Houses of Blood - Chapter 2 - Endless_Nova (2024)

Chapter Text

Unbalanced

“So,” he said across the fire. “We have an Oathbreaker in our midst now.”

She looked over at him sharply, red eyes flashing. He was playing a dangerous game, but one he thought he could win. “What was your Oath again, darling?” he asked with feigned disinterest, examining his nails.

She looked away, towards the spectral knight standing at the edge of their camp. The faces of the tieflings flashed back in front of her face. It wasn’t as if she’d never killed before, but at the mere behest of a gith she didn’t really even know? She’d only ever tried to uphold her Oath and please Lolth. But she’d made the decision to simply slaughter instead.

She’d doubled over in pain as she felt the Oath break. She didn’t make a sound—she never did in battle—but her face betrayed her. Astarion had looked at her askance, a single eyebrow raised, but no one really knew what had happened until they came back to camp and there stood the knight.
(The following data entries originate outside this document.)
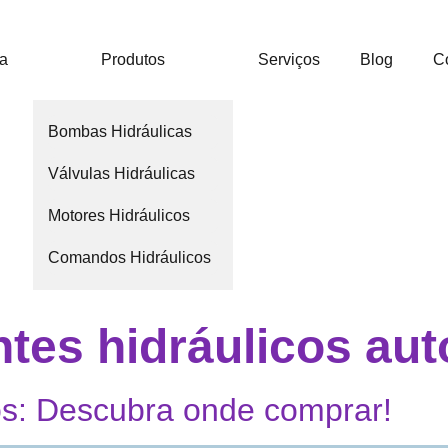
ca
Produtos
Serviços
Blog
C
Bombas Hidráulicas
Válvulas Hidráulicas
Motores Hidráulicos
Comandos Hidráulicos
es hidráulicos aut
s: Descubra onde comprar!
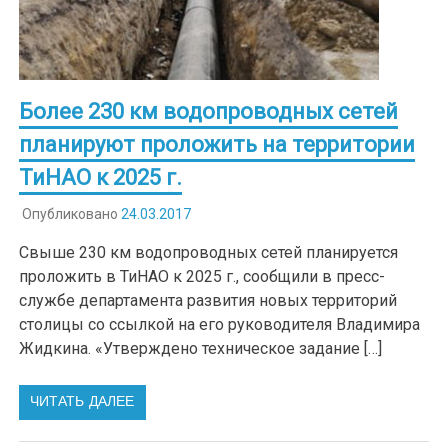
Более 230 км водопроводных сетей
планируют проложить на территории
ТиНАО к 2025 г.
Опубликовано
24.03.2017
Свыше 230 км водопроводных сетей планируется
проложить в ТиНАО к 2025 г., сообщили в пресс-
службе департамента развития новых территорий
столицы со ссылкой на его руководителя Владимира
Жидкина. «Утверждено техническое задание […]
ЧИТАТЬ ДАЛЕЕ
“Does it matter anymore?” she countered with her usual abrupt manner.

“I suppose not,” he conceded. Hm. Maybe he couldn’t win this one. Shift tactics. “Well, I for one applaud you. Why dedicate your life to someone else’s code when you could live for yourself?” He watched her carefully although he maintained his air of indifference. Her responses now framed how he would continue his advances. Reveal, conceal; that was how this game was played.

She looked back over at him, her jaw working. “Have you never had allegiances? Things you believed in? Or have you always danced with chaos?” Her words were venomous but she didn’t really even understand why. It wasn’t as if she’d chosen the Oath in the first place. And she was drow; allegiances came and went like snakes shedding their skin. What had she truly lost?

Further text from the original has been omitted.